Da quando lo ho conosciuto io ho uno strano rapporto con la musica di Elliott Smith.
Per un periodo mi trovo ad ascoltarlo intensamente.
Poi per quasi un anno me lo scordo del tutto per ascoltare tutt’altro.
Infine un bel giorno ci ricasco nuovamente, e la stanza della mia musica solitaria si riempie di una atmosfera che non so definire.
Come se tutta la malinconia del mondo mi venisse a trovare, quando certe sue canzoni in particolare bussano alla mia porta.
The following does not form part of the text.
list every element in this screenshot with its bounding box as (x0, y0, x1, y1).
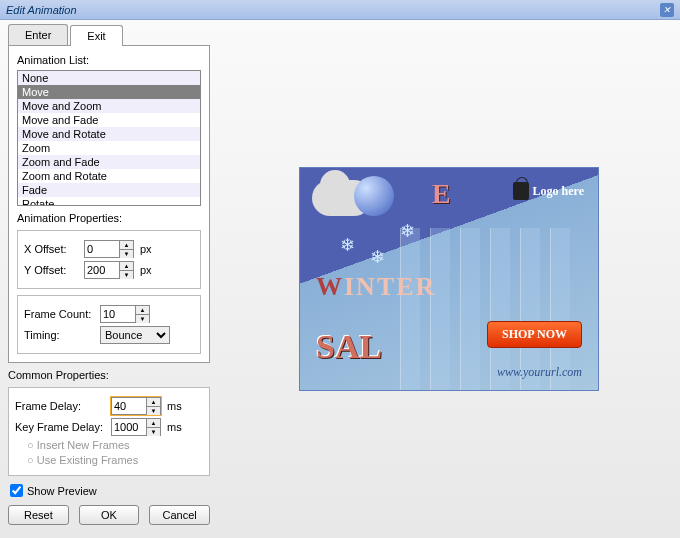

Vederlo live su YouTube, poi, cosa che di solito faccio una volta ripreso ad ascoltarlo, è un esperienza non facile… Colpisce il modo in cui si presenta al pubblico, timido, come se arrivasse ad una festa a cui nessuno lo ha invitato, ma poi le sue mani sulla chitarra cominciano a volare, la voce insicura, da brezza serale appena alzata, fa il resto..
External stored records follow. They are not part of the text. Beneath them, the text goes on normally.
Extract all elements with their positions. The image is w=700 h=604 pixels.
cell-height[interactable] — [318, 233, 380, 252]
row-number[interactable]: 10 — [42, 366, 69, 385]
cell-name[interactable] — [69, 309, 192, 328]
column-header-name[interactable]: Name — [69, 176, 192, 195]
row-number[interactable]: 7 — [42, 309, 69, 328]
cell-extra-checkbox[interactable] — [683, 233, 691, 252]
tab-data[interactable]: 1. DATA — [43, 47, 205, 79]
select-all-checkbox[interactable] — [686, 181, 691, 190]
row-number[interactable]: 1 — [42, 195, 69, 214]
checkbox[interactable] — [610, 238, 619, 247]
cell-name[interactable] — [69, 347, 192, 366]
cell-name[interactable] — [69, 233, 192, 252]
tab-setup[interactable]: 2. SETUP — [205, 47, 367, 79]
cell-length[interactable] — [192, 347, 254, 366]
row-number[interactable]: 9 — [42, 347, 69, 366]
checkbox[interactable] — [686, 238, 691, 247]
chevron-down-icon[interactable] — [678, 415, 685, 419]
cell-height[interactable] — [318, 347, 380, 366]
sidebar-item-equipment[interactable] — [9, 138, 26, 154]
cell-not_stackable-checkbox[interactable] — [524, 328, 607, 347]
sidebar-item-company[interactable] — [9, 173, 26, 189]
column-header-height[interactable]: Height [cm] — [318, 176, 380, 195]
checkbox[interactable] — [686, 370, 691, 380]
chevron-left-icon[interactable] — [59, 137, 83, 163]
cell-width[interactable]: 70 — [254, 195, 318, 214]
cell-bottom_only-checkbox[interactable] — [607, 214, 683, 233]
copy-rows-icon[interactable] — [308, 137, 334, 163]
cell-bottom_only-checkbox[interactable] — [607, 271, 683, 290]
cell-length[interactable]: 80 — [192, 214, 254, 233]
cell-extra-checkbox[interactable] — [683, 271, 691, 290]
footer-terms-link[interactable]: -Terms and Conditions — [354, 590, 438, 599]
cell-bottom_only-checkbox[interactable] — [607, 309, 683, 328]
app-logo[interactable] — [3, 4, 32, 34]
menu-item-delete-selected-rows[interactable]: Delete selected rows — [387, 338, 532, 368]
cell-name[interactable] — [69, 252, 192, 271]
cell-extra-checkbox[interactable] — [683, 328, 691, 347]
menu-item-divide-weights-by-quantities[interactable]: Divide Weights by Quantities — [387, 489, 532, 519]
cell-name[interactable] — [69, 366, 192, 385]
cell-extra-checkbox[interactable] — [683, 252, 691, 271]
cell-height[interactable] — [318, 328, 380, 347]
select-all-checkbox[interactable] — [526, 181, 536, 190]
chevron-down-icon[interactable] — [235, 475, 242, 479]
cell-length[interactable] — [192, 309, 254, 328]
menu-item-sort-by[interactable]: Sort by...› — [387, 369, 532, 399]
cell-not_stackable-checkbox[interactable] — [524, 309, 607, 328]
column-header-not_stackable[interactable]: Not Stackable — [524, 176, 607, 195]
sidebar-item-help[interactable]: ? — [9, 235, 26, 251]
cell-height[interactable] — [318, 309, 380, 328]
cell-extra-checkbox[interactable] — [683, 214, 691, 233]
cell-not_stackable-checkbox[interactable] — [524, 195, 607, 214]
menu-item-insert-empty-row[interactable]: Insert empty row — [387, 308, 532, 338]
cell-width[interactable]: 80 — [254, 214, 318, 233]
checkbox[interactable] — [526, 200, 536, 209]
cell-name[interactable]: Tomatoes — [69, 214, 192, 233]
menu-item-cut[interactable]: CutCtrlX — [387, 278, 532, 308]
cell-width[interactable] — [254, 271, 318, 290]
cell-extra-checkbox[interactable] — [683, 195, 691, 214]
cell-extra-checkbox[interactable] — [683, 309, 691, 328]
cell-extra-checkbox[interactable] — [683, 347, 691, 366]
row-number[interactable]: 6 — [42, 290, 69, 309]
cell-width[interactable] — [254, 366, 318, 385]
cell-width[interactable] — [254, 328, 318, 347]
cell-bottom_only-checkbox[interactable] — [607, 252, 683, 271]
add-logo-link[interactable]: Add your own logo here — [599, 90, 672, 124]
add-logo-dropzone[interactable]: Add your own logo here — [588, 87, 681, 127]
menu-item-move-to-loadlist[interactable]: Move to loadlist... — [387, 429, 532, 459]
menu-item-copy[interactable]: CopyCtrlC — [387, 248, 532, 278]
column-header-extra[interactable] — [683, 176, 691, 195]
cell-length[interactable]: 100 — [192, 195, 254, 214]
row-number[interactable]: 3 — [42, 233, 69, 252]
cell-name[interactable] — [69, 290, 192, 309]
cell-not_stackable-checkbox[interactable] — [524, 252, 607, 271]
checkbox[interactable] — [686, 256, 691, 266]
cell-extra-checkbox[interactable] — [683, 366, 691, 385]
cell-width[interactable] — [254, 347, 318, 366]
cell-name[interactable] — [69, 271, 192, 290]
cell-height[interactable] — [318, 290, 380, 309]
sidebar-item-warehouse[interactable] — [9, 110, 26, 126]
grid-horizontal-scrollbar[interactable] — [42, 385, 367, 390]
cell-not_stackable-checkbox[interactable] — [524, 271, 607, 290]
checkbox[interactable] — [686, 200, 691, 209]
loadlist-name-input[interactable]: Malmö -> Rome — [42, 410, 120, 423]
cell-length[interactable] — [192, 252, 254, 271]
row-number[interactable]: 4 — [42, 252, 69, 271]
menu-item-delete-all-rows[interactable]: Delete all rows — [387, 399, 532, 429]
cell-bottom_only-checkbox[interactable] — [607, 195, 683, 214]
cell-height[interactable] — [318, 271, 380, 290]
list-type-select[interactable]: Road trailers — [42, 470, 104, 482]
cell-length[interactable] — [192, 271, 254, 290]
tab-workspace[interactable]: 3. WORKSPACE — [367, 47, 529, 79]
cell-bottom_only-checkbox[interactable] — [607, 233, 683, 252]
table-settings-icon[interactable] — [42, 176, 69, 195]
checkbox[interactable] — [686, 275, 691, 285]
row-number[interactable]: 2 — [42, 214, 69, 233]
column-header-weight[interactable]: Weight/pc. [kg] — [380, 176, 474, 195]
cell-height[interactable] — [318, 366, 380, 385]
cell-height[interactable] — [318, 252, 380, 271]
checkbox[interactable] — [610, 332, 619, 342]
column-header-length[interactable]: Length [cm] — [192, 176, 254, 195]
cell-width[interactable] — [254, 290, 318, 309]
Ho scelto un suo disco .. che poi è l’unico che ho in originale, secondo me il suo migliore, perché contiene la sua canzone che amo di più.
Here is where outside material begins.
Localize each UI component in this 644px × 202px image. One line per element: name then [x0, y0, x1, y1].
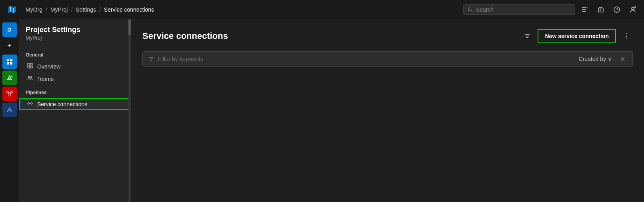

Ed è anche quello più intriso, cosa rara nella sua musica, di speranza e serenità, prima di vederle voltargli le spalle per sempre.
Mi è venuta fuori questa specie di recensione-lettera (che alla fine non è nè l'una nè l'altra) a lui indirizzata, in “versi” sparsi..
Cantante “casa sull’albero”, come va lassù?
Suoni ancora quelle tue canzoni?
Quelle canzoni come composte al telefono dopo che dall’altro lato del filo è stata messa giù la cornetta?
Le corde della tua chitarra carezzano ancora le foglie autunnali come facevi un tempo?
Cantante di melodiose nostalgie anni 60/70, con i Beatles nel cuore.
Ogni tanto, così per caso, ti vengo ad ascoltare, lucente lacrima di un’America distratta di inizio millennio.
Portami lassù, anche quando, le campane a festa, senti che hai voglia per una volta di sorridere e danzare, gli altri ti perdoneranno.
Non mi ricordo spesso di te, ma forse il segreto è tutto qui.
Droga ed alcool tuoi testimoni di nozze con una vita difficile da sopportare.
Le tue parole alla luce del sole e quelle, in solitudine, sussurrate ad una luna mandata alla fine a dormire con un coltello piantato nel petto.
Il tuo ultimo messaggio in segreteria, il tuo saluto, senza parole, che ha lasciato gli altri, per una volta, appesi all’altro capo.
Senza essere mai riusciti a capire davvero di aver parlato, in sottofondo la tua splendida musica, con un indimenticabile, solitario, umanissimo cuore in esilio sul lato sbagliato dell’amore.